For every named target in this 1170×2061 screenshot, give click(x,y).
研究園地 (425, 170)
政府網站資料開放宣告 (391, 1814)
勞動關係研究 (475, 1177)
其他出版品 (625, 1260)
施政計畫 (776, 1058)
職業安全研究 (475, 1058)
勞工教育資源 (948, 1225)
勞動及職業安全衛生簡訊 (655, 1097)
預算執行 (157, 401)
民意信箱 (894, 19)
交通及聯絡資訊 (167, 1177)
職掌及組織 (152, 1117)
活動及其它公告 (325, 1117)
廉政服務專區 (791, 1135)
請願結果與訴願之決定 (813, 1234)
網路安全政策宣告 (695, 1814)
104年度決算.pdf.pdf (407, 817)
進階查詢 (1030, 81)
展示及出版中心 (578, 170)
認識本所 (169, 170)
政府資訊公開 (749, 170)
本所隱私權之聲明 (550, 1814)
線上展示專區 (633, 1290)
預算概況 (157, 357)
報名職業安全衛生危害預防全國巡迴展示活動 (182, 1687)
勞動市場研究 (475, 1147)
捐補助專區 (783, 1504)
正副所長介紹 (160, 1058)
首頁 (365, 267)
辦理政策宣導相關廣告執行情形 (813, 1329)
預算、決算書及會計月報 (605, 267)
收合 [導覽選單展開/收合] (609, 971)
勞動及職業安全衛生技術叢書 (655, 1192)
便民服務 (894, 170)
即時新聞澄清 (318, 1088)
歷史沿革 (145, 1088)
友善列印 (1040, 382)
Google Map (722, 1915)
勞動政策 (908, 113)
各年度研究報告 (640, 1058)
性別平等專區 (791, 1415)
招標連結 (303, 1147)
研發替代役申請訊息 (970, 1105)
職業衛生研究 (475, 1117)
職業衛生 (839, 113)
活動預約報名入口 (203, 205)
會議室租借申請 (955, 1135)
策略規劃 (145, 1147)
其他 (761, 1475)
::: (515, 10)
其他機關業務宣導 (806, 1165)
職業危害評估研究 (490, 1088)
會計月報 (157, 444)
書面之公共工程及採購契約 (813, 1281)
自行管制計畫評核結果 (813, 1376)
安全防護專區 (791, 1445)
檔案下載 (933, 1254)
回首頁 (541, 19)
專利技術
• • • • •
What you will do - With the line containing "交通及聯絡資訊 (167, 1177)" as the first and the final line of the records as the last, copy that span exactly and nothing more.

Reply -
交通及聯絡資訊 (167, 1177)
職掌及組織 (152, 1117)
活動及其它公告 (325, 1117)
廉政服務專區 (791, 1135)
請願結果與訴願之決定 (813, 1234)
網路安全政策宣告 (695, 1814)
104年度決算.pdf.pdf (407, 817)
進階查詢 (1030, 81)
展示及出版中心 (578, 170)
認識本所 (169, 170)
政府資訊公開 (749, 170)
本所隱私權之聲明 (550, 1814)
線上展示專區 (633, 1290)
預算概況 (157, 357)
報名職業安全衛生危害預防全國巡迴展示活動 (182, 1687)
勞動市場研究 (475, 1147)
捐補助專區 (783, 1504)
正副所長介紹 (160, 1058)
首頁 (365, 267)
辦理政策宣導相關廣告執行情形 (813, 1329)
預算、決算書及會計月報 (605, 267)
收合 [導覽選單展開/收合] (609, 971)
勞動及職業安全衛生技術叢書 (655, 1192)
便民服務 (894, 170)
即時新聞澄清 (318, 1088)
歷史沿革 (145, 1088)
友善列印 (1040, 382)
Google Map (722, 1915)
勞動政策 (908, 113)
各年度研究報告 (640, 1058)
性別平等專區 (791, 1415)
招標連結 (303, 1147)
研發替代役申請訊息 (970, 1105)
職業衛生研究 (475, 1117)
職業衛生 (839, 113)
活動預約報名入口 (203, 205)
會議室租借申請 (955, 1135)
策略規劃 (145, 1147)
其他 (761, 1475)
::: (515, 10)
其他機關業務宣導 (806, 1165)
職業危害評估研究 (490, 1088)
會計月報 (157, 444)
書面之公共工程及採購契約 (813, 1281)
自行管制計畫評核結果 (813, 1376)
安全防護專區 (791, 1445)
檔案下載 (933, 1254)
回首頁 (541, 19)
專利技術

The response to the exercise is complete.